The U.S. Environmental Protection Agency (EPA) and the states in the Bay Watershed, along with many other partners, have worked for decades through the Chesapeake Bay Program (CBP) to address the many challenges of restoring the Bay and its tributaries. A summary of those agreements and efforts can be found at www.chesapeakebay.net/chesapeakebaywatershedagreement/page.
In addition to the inherent environmental and economic worth of the Bay and its tributaries, these EPA and state activities are important because:
- Most of the COG region lies within the Bay watershed;
- The COG region represents approximately 30 percent% of the overall Bay population;
- The Potomac River is a major water resource and source of drinking water for the COG region; and
- The Bay Total Maximum Daily Load or TMDL (a pollution diet for the Bay and region’s waterways) TMDL and the associated Watershed Implementation Plans (WIPs) continue to be a primary driver for many of the permit requirements placed on the COG region’s wastewater treatment plants and stormwater management programs.
COG supports its members by tracking and analyzing: Chesapeake Bay Program activities such as modeling and water quality monitoring; EPA/state policy and regulatory decisions concerning implementation of the Chesapeake Bay TMDL; and updates made to the state WIPs. COG then assesses the implications of all of these efforts on the region’s wastewater treatment plants’ permits and stormwater management program’s municipal separate storm sewer system (MS4) permits.

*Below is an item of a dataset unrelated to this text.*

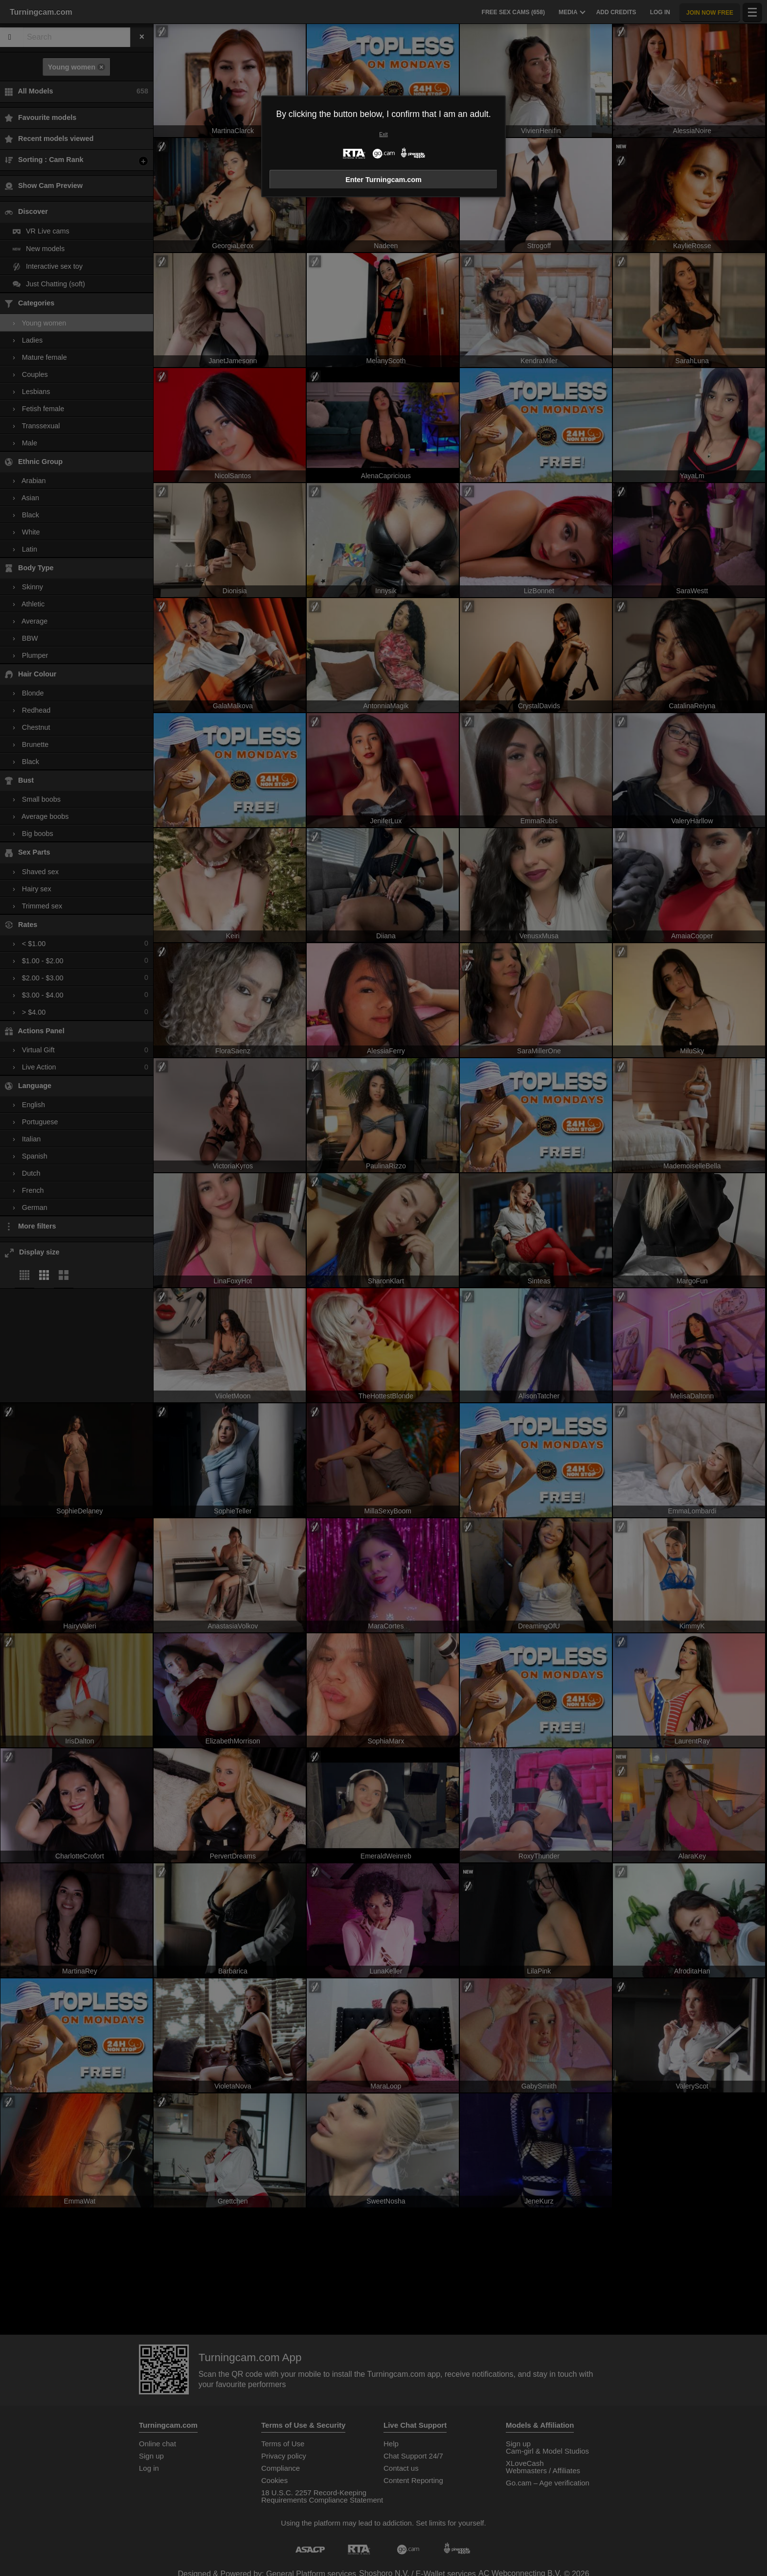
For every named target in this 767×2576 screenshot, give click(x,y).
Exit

COG is also forum for member governments to learn more about these Chesapeake Bay Program activities, and to exchange information about their local programs to address both Chesapeake Bay and local water quality issues, including permit requirements, innovations, technical resources, and funding mechanisms. This is done via the Chesapeake Bay and Water Resources Policy Committee (CBPC), and the Water Resources Technical Committee (WRTC).